### What the task requires
Report every line of the data where the string "this" appears.

### Task material

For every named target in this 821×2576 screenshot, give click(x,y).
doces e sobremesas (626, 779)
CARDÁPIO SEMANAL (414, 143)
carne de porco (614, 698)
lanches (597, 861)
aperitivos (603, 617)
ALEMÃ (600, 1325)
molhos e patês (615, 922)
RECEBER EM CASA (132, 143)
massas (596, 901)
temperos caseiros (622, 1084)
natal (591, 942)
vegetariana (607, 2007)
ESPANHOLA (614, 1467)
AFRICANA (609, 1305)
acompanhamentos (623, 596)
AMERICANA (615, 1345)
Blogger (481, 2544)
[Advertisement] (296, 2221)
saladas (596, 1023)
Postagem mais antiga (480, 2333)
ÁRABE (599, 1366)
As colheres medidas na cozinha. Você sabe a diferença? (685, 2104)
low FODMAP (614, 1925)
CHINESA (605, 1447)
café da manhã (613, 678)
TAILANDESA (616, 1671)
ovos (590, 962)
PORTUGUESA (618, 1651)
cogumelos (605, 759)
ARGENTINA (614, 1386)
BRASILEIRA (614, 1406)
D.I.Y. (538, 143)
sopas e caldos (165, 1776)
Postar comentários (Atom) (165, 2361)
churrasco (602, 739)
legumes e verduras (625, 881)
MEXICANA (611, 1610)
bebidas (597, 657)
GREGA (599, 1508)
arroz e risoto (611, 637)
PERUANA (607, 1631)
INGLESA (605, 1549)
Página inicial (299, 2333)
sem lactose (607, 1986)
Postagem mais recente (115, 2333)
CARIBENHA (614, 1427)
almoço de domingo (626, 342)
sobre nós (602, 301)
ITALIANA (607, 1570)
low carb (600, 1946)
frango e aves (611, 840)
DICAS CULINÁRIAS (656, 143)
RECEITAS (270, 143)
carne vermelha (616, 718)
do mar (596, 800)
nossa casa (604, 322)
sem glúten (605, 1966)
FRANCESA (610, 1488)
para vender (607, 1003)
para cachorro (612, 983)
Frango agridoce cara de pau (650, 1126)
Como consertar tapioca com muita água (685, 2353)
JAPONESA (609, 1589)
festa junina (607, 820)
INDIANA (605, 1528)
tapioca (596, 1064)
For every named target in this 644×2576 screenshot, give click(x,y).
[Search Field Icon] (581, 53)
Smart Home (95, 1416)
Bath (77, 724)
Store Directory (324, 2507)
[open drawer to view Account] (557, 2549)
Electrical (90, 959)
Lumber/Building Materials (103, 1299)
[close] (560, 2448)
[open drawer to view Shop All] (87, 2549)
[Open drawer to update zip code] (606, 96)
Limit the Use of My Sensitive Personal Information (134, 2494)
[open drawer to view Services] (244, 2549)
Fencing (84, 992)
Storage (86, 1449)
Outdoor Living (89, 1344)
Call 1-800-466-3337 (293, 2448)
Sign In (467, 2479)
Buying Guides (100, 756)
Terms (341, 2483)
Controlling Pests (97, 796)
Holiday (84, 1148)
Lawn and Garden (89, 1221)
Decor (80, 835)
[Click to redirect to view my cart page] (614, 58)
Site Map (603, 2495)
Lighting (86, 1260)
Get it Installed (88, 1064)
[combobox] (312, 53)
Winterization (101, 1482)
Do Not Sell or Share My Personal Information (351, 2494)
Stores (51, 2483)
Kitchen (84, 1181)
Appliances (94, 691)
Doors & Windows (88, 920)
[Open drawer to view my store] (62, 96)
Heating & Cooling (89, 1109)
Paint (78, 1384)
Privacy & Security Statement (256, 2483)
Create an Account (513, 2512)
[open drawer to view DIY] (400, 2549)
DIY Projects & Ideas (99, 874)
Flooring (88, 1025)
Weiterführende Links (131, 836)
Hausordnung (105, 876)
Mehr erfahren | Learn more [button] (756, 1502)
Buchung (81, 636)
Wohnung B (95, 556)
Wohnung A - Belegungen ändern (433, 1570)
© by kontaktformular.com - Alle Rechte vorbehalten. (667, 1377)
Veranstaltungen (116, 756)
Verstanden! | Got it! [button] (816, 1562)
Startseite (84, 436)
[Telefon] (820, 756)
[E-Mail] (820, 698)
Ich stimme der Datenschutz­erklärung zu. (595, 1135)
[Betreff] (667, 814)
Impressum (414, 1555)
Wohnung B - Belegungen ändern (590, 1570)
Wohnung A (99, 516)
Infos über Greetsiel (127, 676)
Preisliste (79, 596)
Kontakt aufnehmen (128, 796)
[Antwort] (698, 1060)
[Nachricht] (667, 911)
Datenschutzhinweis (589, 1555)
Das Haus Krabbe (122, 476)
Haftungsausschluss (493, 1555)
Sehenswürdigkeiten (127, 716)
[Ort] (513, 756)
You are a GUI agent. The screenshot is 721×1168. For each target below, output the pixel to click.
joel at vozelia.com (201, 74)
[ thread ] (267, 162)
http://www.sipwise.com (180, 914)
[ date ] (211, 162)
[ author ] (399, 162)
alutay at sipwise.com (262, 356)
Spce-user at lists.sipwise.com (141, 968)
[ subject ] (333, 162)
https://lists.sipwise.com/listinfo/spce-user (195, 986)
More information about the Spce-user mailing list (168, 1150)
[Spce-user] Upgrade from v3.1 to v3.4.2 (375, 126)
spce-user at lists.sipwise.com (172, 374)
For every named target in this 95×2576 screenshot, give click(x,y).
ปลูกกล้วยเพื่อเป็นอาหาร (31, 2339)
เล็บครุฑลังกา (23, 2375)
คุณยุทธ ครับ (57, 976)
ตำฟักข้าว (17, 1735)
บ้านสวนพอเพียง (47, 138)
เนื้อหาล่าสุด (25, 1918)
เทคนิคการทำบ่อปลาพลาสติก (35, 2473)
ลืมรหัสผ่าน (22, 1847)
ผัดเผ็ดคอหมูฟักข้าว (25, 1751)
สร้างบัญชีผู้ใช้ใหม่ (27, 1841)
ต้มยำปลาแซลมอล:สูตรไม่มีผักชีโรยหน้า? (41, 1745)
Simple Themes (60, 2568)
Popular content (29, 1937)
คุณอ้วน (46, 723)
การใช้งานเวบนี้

### Answer to the problem
For every named target in this 821×2576 screenshot, give click(x,y).
For every named target in this 644×2576 screenshot, give click(x,y).
For every named target in this 95×2576 screenshot, give click(x,y).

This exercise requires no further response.